┌────────

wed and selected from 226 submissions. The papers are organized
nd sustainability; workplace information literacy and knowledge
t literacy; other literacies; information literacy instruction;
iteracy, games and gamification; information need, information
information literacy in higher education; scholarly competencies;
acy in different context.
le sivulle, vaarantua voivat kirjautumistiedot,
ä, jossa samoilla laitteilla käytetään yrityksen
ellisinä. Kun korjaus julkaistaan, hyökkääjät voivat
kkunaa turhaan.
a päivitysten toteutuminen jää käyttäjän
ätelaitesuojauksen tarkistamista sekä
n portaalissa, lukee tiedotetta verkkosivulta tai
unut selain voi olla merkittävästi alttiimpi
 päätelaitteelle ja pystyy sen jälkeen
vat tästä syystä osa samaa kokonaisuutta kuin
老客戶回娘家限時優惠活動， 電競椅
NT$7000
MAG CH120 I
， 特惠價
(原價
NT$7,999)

└────────
┌────────

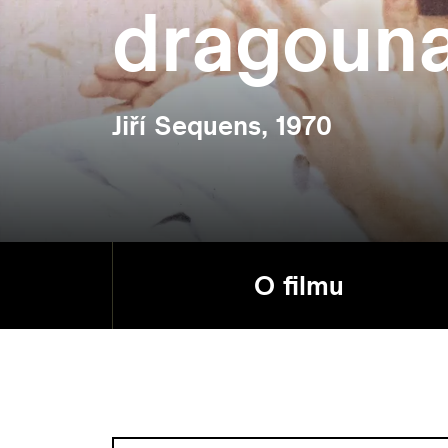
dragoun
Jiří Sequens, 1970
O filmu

└────────
┌────────

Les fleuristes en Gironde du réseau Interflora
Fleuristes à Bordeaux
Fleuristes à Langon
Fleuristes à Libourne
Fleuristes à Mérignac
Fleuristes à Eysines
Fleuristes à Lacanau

└────────

Check the data for the word "literacy" and pull out the lines that have it.

nd sustainability; workplace information literacy and knowledge
t literacy; other literacies; information literacy instruction;
information literacy in higher education; scholarly competencies;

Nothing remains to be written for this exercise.